When you reproduce these records, keep every word exactly and drop the images.
(Supplied material begins)
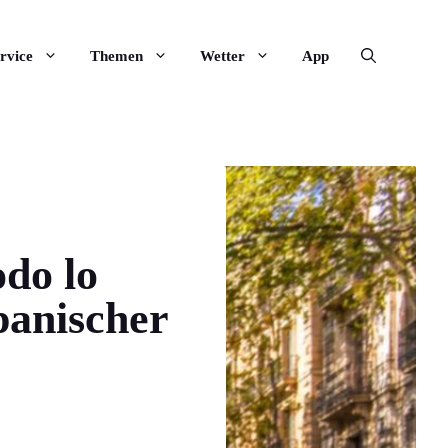
rvice
Themen
Wetter
App
odo lo
panischer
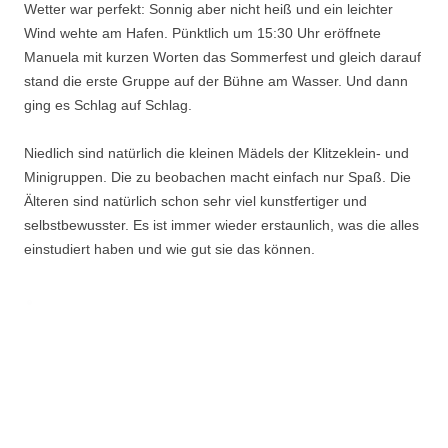
Wetter war perfekt: Sonnig aber nicht heiß und ein leichter
Wind wehte am Hafen. Pünktlich um 15:30 Uhr eröffnete
Manuela mit kurzen Worten das Sommerfest und gleich darauf
stand die erste Gruppe auf der Bühne am Wasser. Und dann
ging es Schlag auf Schlag.
Niedlich sind natürlich die kleinen Mädels der Klitzeklein- und
Minigruppen. Die zu beobachen macht einfach nur Spaß. Die
Älteren sind natürlich schon sehr viel kunstfertiger und
selbstbewusster. Es ist immer wieder erstaunlich, was die alles
einstudiert haben und wie gut sie das können.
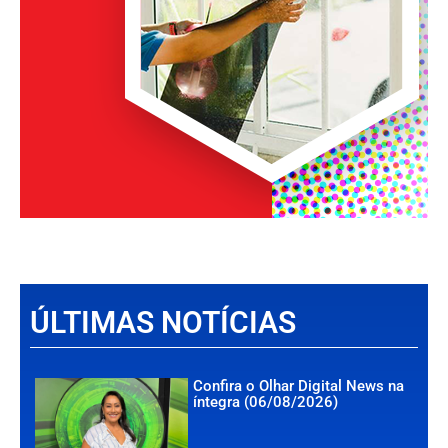
ÚLTIMAS NOTÍCIAS
Confira o Olhar Digital News na
íntegra (06/08/2026)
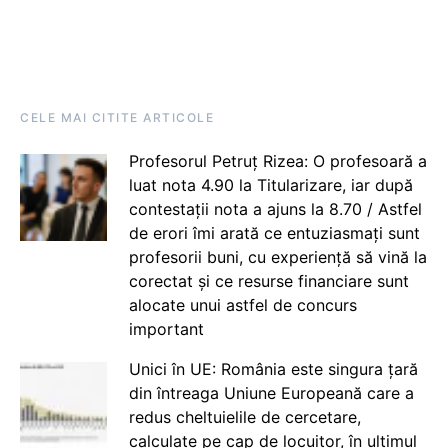
CELE MAI CITITE ARTICOLE
Profesorul Petruț Rizea: O profesoară a
luat nota 4.90 la Titularizare, iar după
contestații nota a ajuns la 8.70 / Astfel
de erori îmi arată ce entuziasmați sunt
profesorii buni, cu experiență să vină la
corectat și ce resurse financiare sunt
alocate unui astfel de concurs
important
Unici în UE: România este singura țară
din întreaga Uniune Europeană care a
redus cheltuielile de cercetare,
calculate pe cap de locuitor, în ultimul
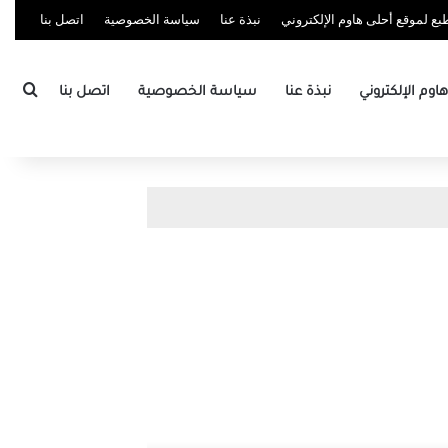
ع لموقع أحلى هاوم الإلكتروني
نبذة عنا
سياسة الخصوصية
اتصل بنا
بحث
وم الإلكتروني
نبذة عنا
سياسة الخصوصية
اتصل بنا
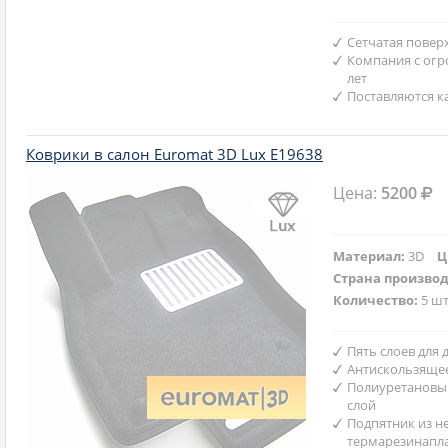
Сетчатая повер
Компания с ог
лет
Поставляются к
Коврики в салон Euromat 3D Lux E19638
Цена:
5200
Материал:
3D
Ц
Страна произво
Количество:
5 шт
Пять слоев для
Антискользяще
Полиуретановы
слой
Подпятник из н
термарезинапл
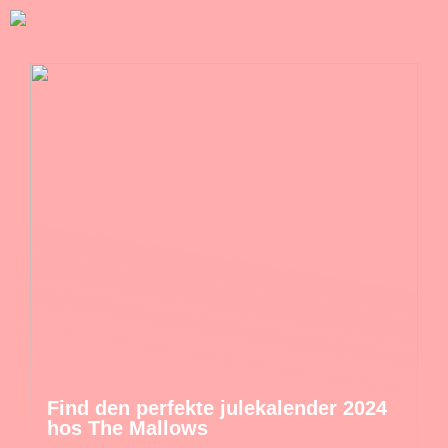
Find den perfekte julekalender 2024
hos The Mallows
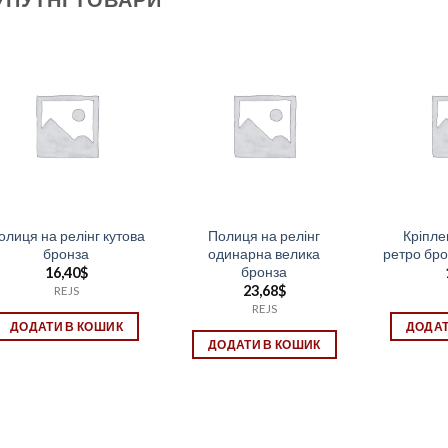
олиця на релінг кутова
Полиця на релінг
Кріпле
бронза
одинарна велика
ретро бро
бронза
16,40
$
23,68
$
REJS
REJS
ДОДАТИ В КОШИК
ДОДАТ
ДОДАТИ В КОШИК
(Supplied material ends)
## Response for this exercise
rvice
Themen
Wetter
App
odo lo
panischer
Wetter war perfekt: Sonnig aber nicht heiß und ein leichter
Wind wehte am Hafen. Pünktlich um 15:30 Uhr eröffnete
Manuela mit kurzen Worten das Sommerfest und gleich darauf
stand die erste Gruppe auf der Bühne am Wasser. Und dann
ging es Schlag auf Schlag.
Niedlich sind natürlich die kleinen Mädels der Klitzeklein- und
Minigruppen. Die zu beobachen macht einfach nur Spaß. Die
Älteren sind natürlich schon sehr viel kunstfertiger und
selbstbewusster. Es ist immer wieder erstaunlich, was die alles
einstudiert haben und wie gut sie das können.
ÚLTIMAS NOTÍCIAS
Confira o Olhar Digital News na
íntegra (06/08/2026)
CELE MAI CITITE ARTICOLE
Profesorul Petruț Rizea: O profesoară a
luat nota 4.90 la Titularizare, iar după
contestații nota a ajuns la 8.70 / Astfel
de erori îmi arată ce entuziasmați sunt
profesorii buni, cu experiență să vină la
corectat și ce resurse financiare sunt
alocate unui astfel de concurs
important
Unici în UE: România este singura țară
din întreaga Uniune Europeană care a
redus cheltuielile de cercetare,
calculate pe cap de locuitor, în ultimul
ع لموقع أحلى هاوم الإلكتروني
نبذة عنا
سياسة الخصوصية
اتصل بنا
بحث
وم الإلكتروني
نبذة عنا
سياسة الخصوصية
اتصل بنا
Сетчатая повер
Компания с ог
лет
Поставляются к
Коврики в салон Euromat 3D Lux E19638
Цена:
5200
Материал:
3D
Ц
Страна произво
Количество:
5 шт
Пять слоев для
Антискользяще
Полиуретановы
слой
Подпятник из н
термарезинапл
Find den perfekte julekalender 2024
hos The Mallows
олиця на релінг кутова
Полиця на релінг
Кріпле
бронза
одинарна велика
ретро бро
бронза
16,40
$
23,68
$
REJS
REJS
ДОДАТИ В КОШИК
ДОДАТ
ДОДАТИ В КОШИК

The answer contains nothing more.